(Data for this exercise begins)

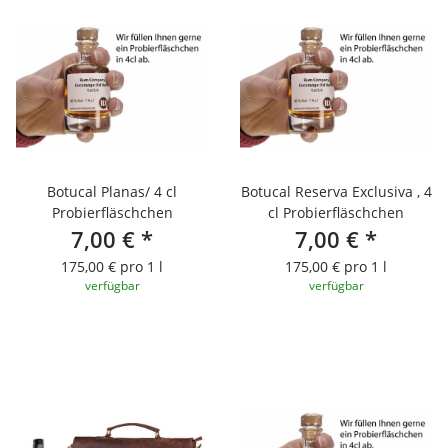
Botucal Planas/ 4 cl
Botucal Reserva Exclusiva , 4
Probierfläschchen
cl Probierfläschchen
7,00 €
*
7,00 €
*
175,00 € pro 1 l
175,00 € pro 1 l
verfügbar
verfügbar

(Data for this exercise ends)
(Data for this exercise begins)

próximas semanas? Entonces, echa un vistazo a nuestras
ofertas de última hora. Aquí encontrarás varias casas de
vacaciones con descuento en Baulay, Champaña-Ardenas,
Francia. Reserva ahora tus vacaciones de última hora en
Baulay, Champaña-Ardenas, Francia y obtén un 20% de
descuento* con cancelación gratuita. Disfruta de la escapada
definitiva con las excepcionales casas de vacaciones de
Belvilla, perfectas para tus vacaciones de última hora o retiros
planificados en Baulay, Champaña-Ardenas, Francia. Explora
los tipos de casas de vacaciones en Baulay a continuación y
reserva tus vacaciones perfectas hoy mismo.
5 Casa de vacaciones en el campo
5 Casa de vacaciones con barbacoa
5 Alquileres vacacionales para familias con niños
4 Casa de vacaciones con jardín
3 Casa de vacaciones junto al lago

(Data for this exercise ends)
(Data for this exercise begins)

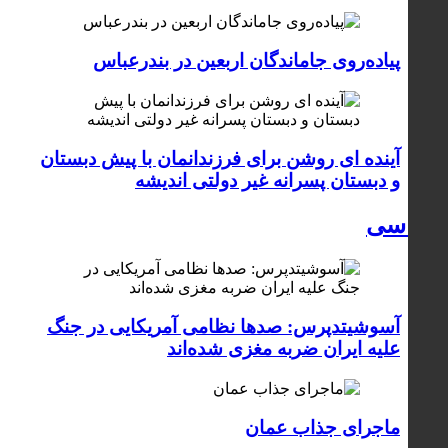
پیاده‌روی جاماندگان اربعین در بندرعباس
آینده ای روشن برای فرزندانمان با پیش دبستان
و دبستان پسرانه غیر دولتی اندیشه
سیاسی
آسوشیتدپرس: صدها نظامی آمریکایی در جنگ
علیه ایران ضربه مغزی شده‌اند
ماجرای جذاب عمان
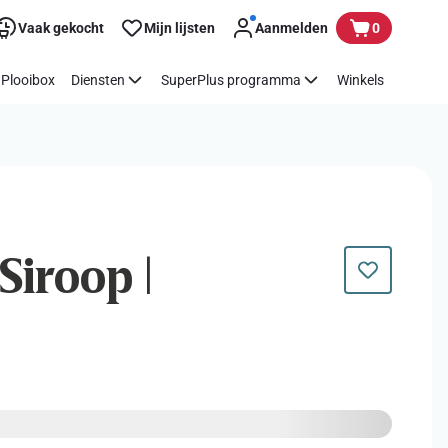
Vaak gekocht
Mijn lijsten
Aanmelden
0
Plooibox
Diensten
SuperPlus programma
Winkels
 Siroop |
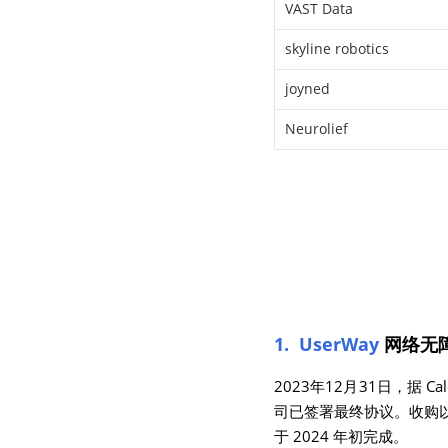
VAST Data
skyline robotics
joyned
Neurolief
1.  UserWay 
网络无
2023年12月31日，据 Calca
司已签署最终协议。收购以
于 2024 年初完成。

(Data for this exercise ends)

* [Directions]: Return all lines of the data in which the string "دبستان" appears.

* [Exercise answer]:
آینده ای روشن برای فرزندانمان با پیش دبستان
و دبستان پسرانه غیر دولتی اندیشه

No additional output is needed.